I created a proposal for the Wikimedia Developer Summit in January
discussing "safe spaces" on our projects:
https://phabricator.wikimedia.org/T149665
Subscribe/comment/click "award token" to support its inclusion in the dev
summit or to start a conversation there.
I have another, broader, proposal as well, on the "future of chat" on our
projects:
https://phabricator.wikimedia.org/T149661
Subscribe/comment/click "award token" there if that angle piques your
interest.
It seems that "groups of users" arise repeatedly as an architectural
meta-concept, whether it's a group of collaborators you want to invite to
an editing session, a group of users you want to block or ban, a group of
users who belong to a particular wikiproject, or who watch a certain page.
We don't really have a first-class representation of that concept in our
code right now. In previous conversations I've heard that people "don't
want <their wiki project> to turn into another facebook" and so have pushed
back strongly on the idea of "friend lists" (one type of group of users) --
but inverting the concept to allow WikiProjects to maintain a list of
"members of the wikiproject" is more palatable, more focused on the editing
task. From a computer science perspective "friend list" and "member of a
wikiproject" might seem identical--they are both lists of users--but from a
social perspective the connotations and focus are significantly different.
But who administers that list of users?
Perhaps we can build a system which avoids grappling with user groups
entirely. It was suggested that we might use an ORES-like system to
automatically suggest collaborators on an editing project based on some
criteria (like editing history), rather than force you or the WikiProject
to maintain an explicit list.
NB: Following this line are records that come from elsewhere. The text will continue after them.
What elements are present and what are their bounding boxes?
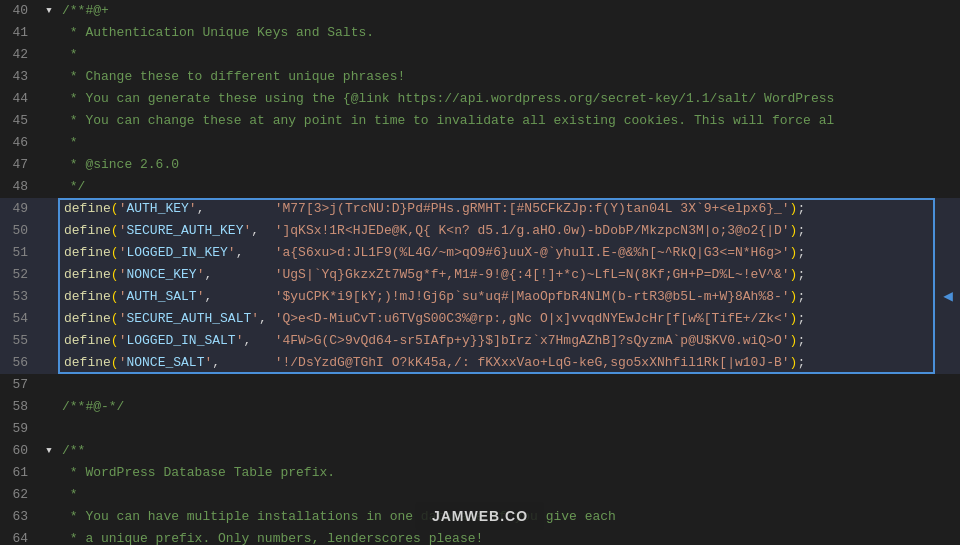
- line-number: 48: [0, 176, 40, 198]
- line-number: 54: [0, 308, 40, 330]
- code-line: 53define('AUTH_SALT', '$yuCPK*i9[kY;)!mJ…: [0, 286, 960, 308]
- code-line: 49define('AUTH_KEY', 'M77[3>j(TrcNU:D}Pd…: [0, 198, 960, 220]
- code-line: 47 * @since 2.6.0: [0, 154, 960, 176]
- line-number: 57: [0, 374, 40, 396]
- code-line: 43 * Change these to different unique ph…: [0, 66, 960, 88]
- line-number: 52: [0, 264, 40, 286]
- line-content: define('AUTH_SALT', '$yuCPK*i9[kY;)!mJ!G…: [58, 286, 960, 308]
- arrow-indicator: ◀: [938, 286, 958, 308]
- line-content: define('LOGGED_IN_SALT', '4FW>G(C>9vQd64…: [58, 330, 960, 352]
- line-number: 47: [0, 154, 40, 176]
- code-line: 64 * a unique prefix. Only numbers, lend…: [0, 528, 960, 545]
- fold-indicator[interactable]: ▼: [40, 440, 58, 462]
- code-line: 56define('NONCE_SALT', '!/DsYzdG@TGhI O?…: [0, 352, 960, 374]
- code-line: 51define('LOGGED_IN_KEY', 'a{S6xu>d:JL1F…: [0, 242, 960, 264]
- fold-indicator[interactable]: ▼: [40, 0, 58, 22]
- line-content: */: [58, 176, 960, 198]
- line-number: 60: [0, 440, 40, 462]
- code-line: 44 * You can generate these using the {@…: [0, 88, 960, 110]
- code-line: 45 * You can change these at any point i…: [0, 110, 960, 132]
- line-number: 42: [0, 44, 40, 66]
- code-line: 52define('NONCE_KEY', 'UgS|`Yq}GkzxZt7W5…: [0, 264, 960, 286]
- line-content: define('LOGGED_IN_KEY', 'a{S6xu>d:JL1F9(…: [58, 242, 960, 264]
- line-content: /**#@+: [58, 0, 960, 22]
- line-number: 61: [0, 462, 40, 484]
- line-content: * You can change these at any point in t…: [58, 110, 960, 132]
- line-number: 45: [0, 110, 40, 132]
- code-editor: 40▼/**#@+41 * Authentication Unique Keys…: [0, 0, 960, 545]
- code-line: 60▼/**: [0, 440, 960, 462]
- line-number: 55: [0, 330, 40, 352]
- code-line: 46 *: [0, 132, 960, 154]
- line-number: 58: [0, 396, 40, 418]
- lines-container: 40▼/**#@+41 * Authentication Unique Keys…: [0, 0, 960, 545]
- line-content: * WordPress Database Table prefix.: [58, 462, 960, 484]
- line-number: 49: [0, 198, 40, 220]
- code-line: 57: [0, 374, 960, 396]
- line-number: 63: [0, 506, 40, 528]
- code-line: 59: [0, 418, 960, 440]
- line-content: define('SECURE_AUTH_SALT', 'Q>e<D-MiuCvT…: [58, 308, 960, 330]
- line-number: 59: [0, 418, 40, 440]
- line-content: /**#@-*/: [58, 396, 960, 418]
- line-content: * Change these to different unique phras…: [58, 66, 960, 88]
- line-number: 51: [0, 242, 40, 264]
- watermark: JAMWEB.CO: [416, 502, 544, 530]
- code-line: 58/**#@-*/: [0, 396, 960, 418]
- line-content: define('AUTH_KEY', 'M77[3>j(TrcNU:D}Pd#P…: [58, 198, 960, 220]
- line-number: 43: [0, 66, 40, 88]
- code-area: 40▼/**#@+41 * Authentication Unique Keys…: [0, 0, 960, 545]
- line-content: * You can generate these using the {@lin…: [58, 88, 960, 110]
- code-line: 61 * WordPress Database Table prefix.: [0, 462, 960, 484]
- line-number: 50: [0, 220, 40, 242]
- line-content: define('SECURE_AUTH_KEY', ']qKSx!1R<HJED…: [58, 220, 960, 242]
- line-content: /**: [58, 440, 960, 462]
- line-content: * @since 2.6.0: [58, 154, 960, 176]
- line-content: *: [58, 44, 960, 66]
- line-content: *: [58, 132, 960, 154]
- line-number: 40: [0, 0, 40, 22]
- line-number: 44: [0, 88, 40, 110]
- line-number: 64: [0, 528, 40, 545]
- line-number: 46: [0, 132, 40, 154]
- line-content: define('NONCE_SALT', '!/DsYzdG@TGhI O?kK…: [58, 352, 960, 374]
- line-number: 53: [0, 286, 40, 308]
- code-line: 40▼/**#@+: [0, 0, 960, 22]
- code-line: 42 *: [0, 44, 960, 66]
- line-number: 62: [0, 484, 40, 506]
- code-line: 55define('LOGGED_IN_SALT', '4FW>G(C>9vQd…: [0, 330, 960, 352]
- line-number: 56: [0, 352, 40, 374]
- line-content: * a unique prefix. Only numbers, lenders…: [58, 528, 960, 545]
- line-content: define('NONCE_KEY', 'UgS|`Yq}GkzxZt7W5g*…: [58, 264, 960, 286]
- code-line: 54define('SECURE_AUTH_SALT', 'Q>e<D-MiuC…: [0, 308, 960, 330]
- code-line: 41 * Authentication Unique Keys and Salt…: [0, 22, 960, 44]
- code-line: 48 */: [0, 176, 960, 198]
- line-number: 41: [0, 22, 40, 44]
- code-line: 50define('SECURE_AUTH_KEY', ']qKSx!1R<HJ…: [0, 220, 960, 242]
- line-content: * Authentication Unique Keys and Salts.: [58, 22, 960, 44]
Perhaps you can implement block lists to
combat harassment based entirely on keywords, not users. Do we trust the
machine to be more fair and less abusive than us mere mortals? Additional
ideas welcome! (I don't have a dedicated phab task for this, but
https://phabricator.wikimedia.org/T149665 might be appropriate if you want
to contribute off-list.)
Hopefully this has been enough to prime the pump.
Let's discuss discussions.
Let's live up to the hope placed in us by the Washington Post:
https://www.washingtonpost.com/news/wonk/wp/2016/10/25/somethings-terribly-…
Let's retake the lead on building and renewing a healthy collaborative
community. We can't afford to be complacent or content with the status
quo. Let's come up with new ideas, build them, find the problems, and try
again. It starts with deciding that we can do better.